Renzi va alla guerra sul rimborso degli 80 euro

Renzi va alla guerra sul rimborso degli 80 euro

«80 euro sono nelle tasche degli italiani che guadagnano poco perché è un fatto di giustizia sociale. Piaccia o non piaccia agli ultra milionari, anche a quelli bugiardi.»

Con la frase sopra riportata si conclude il video "Renzi: la verità sugli 80 euro" pubblicato su You Tube dal presidente del consiglio. Perché tale video si è reso necessario? Perché da qualche giorno è nata una polemica sugli 80 euro dati dal Governo prima delle elezioni Europee del 2014 a chi ha un reddito annuo tra gli 8000 e i 25000 euro lordi.

Nel suo video, Renzi lancia i suoi strali nei confronti di Beppe Grillo, definito #beppebugiardo (sic!) da Matteo Renzi, perché secondo lui avrebbe impaurito gli italani con la frottola dei rimborsi degli 80 euro che il Governo avrebbe iniziato a reclamare, in un unica rata, a chi non rientrasse nella fascia di reddito stabilita.

Niente allarmi, dice Renzi dando per questo motivo del bugiardo a Grillo: «Cos'è accaduto? Molto banalmente chi ha guadagnato di più di 25000 euro lordi deve restituire gli 80 euro.

Bisogna rispettare le soglie in entrata e in uscita.»

Se la querelle ha meritato un video ad essa dedicato da parte di Renzi, evidentemente il problema deve esistere. Cerchiamo, pertanto, di fare un po' di chiarezza.

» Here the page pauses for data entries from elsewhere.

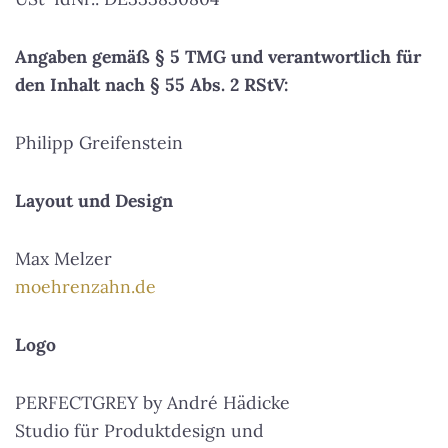
Angaben gemäß § 5 TMG und verantwortlich für
den Inhalt nach § 55 Abs. 2 RStV:
Philipp Greifenstein
Layout und Design
Max Melzer
moehrenzahn.de
Logo
PERFECTGREY by André Hädicke
Studio für Produktdesign und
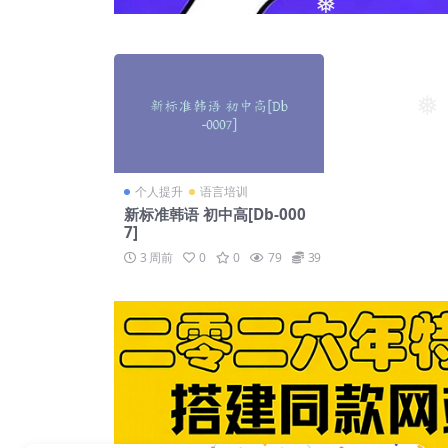
❅
❅
个人提升
语言培训
新标准韩语 初中高[Db-000
7]
3 周前
0
0
79
39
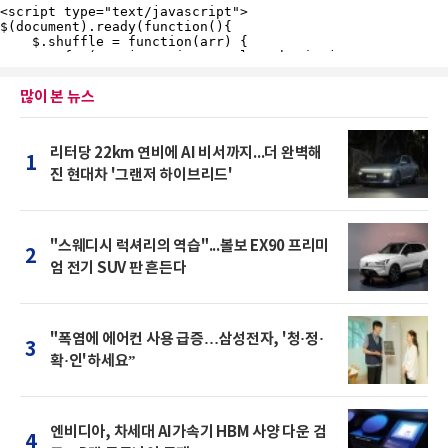
많이 본 뉴스
리터당 22km 연비에 AI 비서까지...더 완벽해
1
진 현대차 '그랜저 하이브리드'
"스웨디시 럭셔리의 역습"...볼보 EX90 프리미
2
엄 전기 SUV 판 흔든다
"폭염에 에어컨 사용 급증…삼성전자, '청·정·
3
확·인'하세요”
엔비디아, 차세대 AI가속기 HBM 사양 다운 검
4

Prima di tutto, a sollevare la questione non è stato Grillo che ha solo ripreso le notizie pubblicate da quotidiani e settimanali. Ne hanno parlato il Giornale, il Fatto Quotidiano, il Quotidiano Nazionale, Panorama, oltre ad altri mezzi di informazione.
Quindi, ad onor del vero, il milionario Beppe Grillo (stavolta per Renzi avere i milioni - come dice lui - parrebbe una colpa, cosa che in altre occasioni aveva detto non esserlo) non ha fatto altro che rilanciare ciò che i media avevano già pubblicato.

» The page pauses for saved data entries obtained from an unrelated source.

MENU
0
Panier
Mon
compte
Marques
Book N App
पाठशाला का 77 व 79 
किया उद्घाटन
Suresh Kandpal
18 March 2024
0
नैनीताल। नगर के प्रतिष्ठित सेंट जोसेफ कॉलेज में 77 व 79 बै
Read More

Nel suo video, Renzi fa intendere, soprattutto, che la restituzione degli 80 euro riguarderebbe esclusivamente chi in un anno ha guadagnato più di 25000 euro all'anno. Invece non è così. Il Fatto Quotidiano riporta una storia, come esempio, dove gli 80 euro vengono richiesti a chi ad 8000 euro non è arrivato. E questa restituzione sarebbe stata richiesta a più di 1 milione di persone. Non certo un fatto marginale.

Ma quali sono i numeri reali? Ecco un altro punto su cui Renzi ha preferito sorvolare. La questione degli 80 euro richiesti indietro è stata sollevata anche in Parlamento da Simone Baldelli, gruppo Forza Italia e vicepresidente della Camera, che in due diverse occasioni, a novembre 2015 e a marzo 2016 ha invitato il Governo a far luce sulla vicenda. Ma, ad oggi, il Governo non ha risposto fornendo le cifre ufficiali, e questo non può esser certo imputato a Grillo.

Per finire, una breve riflessione sulla frase testuale di Renzi citata in apertura dell'articolo. In essa, il presidente del Consiglio fa riferimento, riguardo agli 80 euro, ad un fatto di giustizia sociale.
Oggettivamente, la giustizia sociale per Renzi deve essere un argomento alquanto ostico e non ancora ben digerito. Infatti, la giustizia sociale avrebbe imposto che tale provvedimento avesse riguardato tutti i cittadini a partire da una fascia di reddito di 0 euro che, probabilmente, degli 80 euro avrebbero avuto più bisogno rispetto ad altri.